Kazakh politician, Minister of Healthcare since 2024

Aqmaral Sharipbaiqyzy Älnazarova (Ақмарал Шәріпбайқызы Әлназарова, Aqmaral Şärıpbaiqyzy Älnazarova; born 16 February 1971) is a Kazakh pediatrician, and politician, who is currently serving as the Minister of Healthcare since February 2024.

== Biography ==
Älnazarova was born in Kyzylorda, in a family of medical doctors on February 16, 1971.
She holds degrees in pediatrics from Almaty State Institute of Medicine and Economics from Korkyt Ata Kyzylorda University. Älnazarova also took a 10-month upskilling course in Healthcare Management (British method) in 2012.
She started her career in 1994 as an admissions ward physician at Kyzylorda Public Children's Hospital, and later worked as an associate researcher at the Kyzylorda Branch of the Scientific Center for Pediatrics and Pediatric Surgery.
Alnazarova held managerial positions at healthcare institutions in Kyzylorda, including Chief Physician of Kyzylorda Regional Children's Hospital, Head of Kyzylorda Region Healthcare Department, Head of the Regional Department of Kazakhstan's Medical Service Monitoring Committee at the Ministry of Healthcare, and Principal of Kyzylorda College of Medicine. During her tenure, the college launched such new specializations as Laboratory Diagnostics, Hygiene and Epidemiology, Installation, Repairs & Maintenance of Medical Equipment, Medical Optics, Dental Orthopedics.

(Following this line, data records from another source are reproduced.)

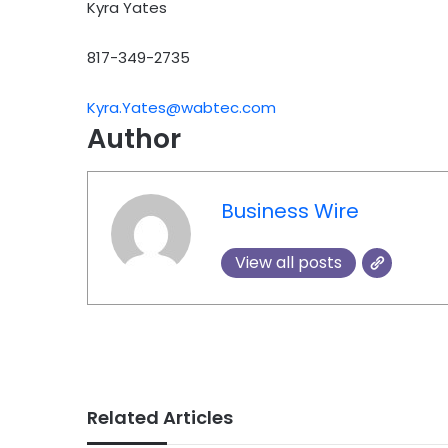
Kyra Yates
817-349-2735
Kyra.Yates@wabtec.com
Author
Business Wire
View all posts
Related Articles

Between February 2013 and November 2015 Alnazarova served as a Deputy Akim and Head of Healthcare Department of the Kyzylorda Region.
Akmaral held the position of First Deputy Chairman of the Kyzylorda Regional Branch of Nur Otan party, now Amanat, between April 2019 and June 2020.
Elected to the Senate of the Republic of Kazakhstan in August 2020 as a representative of the Kyzylorda Region, she worked there successfully until 2024.
Älnazarova was appointed Minister of Healthcare of the Republic of Kazakhstan on February 6, 2024.

==Awards==
- Medal "10 years of Astana" (2008).
- Excellence in Healthcare badge (awarded by Kazakhstan's Ministry of Healthcare in 2008).
- Medal for contribution to healthcare and longstanding dedicated work.
- Order of Kurmet (December 5, 2016).
- Medal 30 Years of Independence of the Republic of Kazakhstan (2021).
- For Contribution to the Development of Healthcare in the Republic of Kazakhstan badge (awarded by the Ministry of Healthcare).
- Order of Parasat (October 24, 2023).